▶ Items from a data source:
——

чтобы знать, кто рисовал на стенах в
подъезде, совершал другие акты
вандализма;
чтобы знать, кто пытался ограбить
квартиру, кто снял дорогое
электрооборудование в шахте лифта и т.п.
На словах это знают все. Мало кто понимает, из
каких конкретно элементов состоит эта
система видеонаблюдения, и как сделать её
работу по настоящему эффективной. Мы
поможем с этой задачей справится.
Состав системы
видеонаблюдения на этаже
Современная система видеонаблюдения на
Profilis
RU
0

——

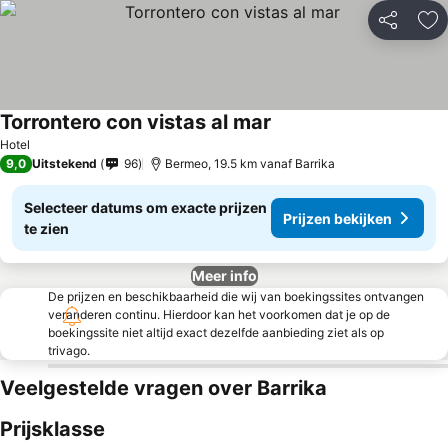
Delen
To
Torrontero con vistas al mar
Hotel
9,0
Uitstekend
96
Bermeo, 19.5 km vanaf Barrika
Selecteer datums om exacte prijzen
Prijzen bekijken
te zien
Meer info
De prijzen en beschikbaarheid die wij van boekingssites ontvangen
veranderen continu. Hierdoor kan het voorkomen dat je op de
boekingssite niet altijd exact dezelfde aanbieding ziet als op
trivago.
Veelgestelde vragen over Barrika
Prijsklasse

——

▶ Problem: Pull every line containing "Barrika" from the data.

▶ Output:
Bermeo, 19.5 km vanaf Barrika
Veelgestelde vragen over Barrika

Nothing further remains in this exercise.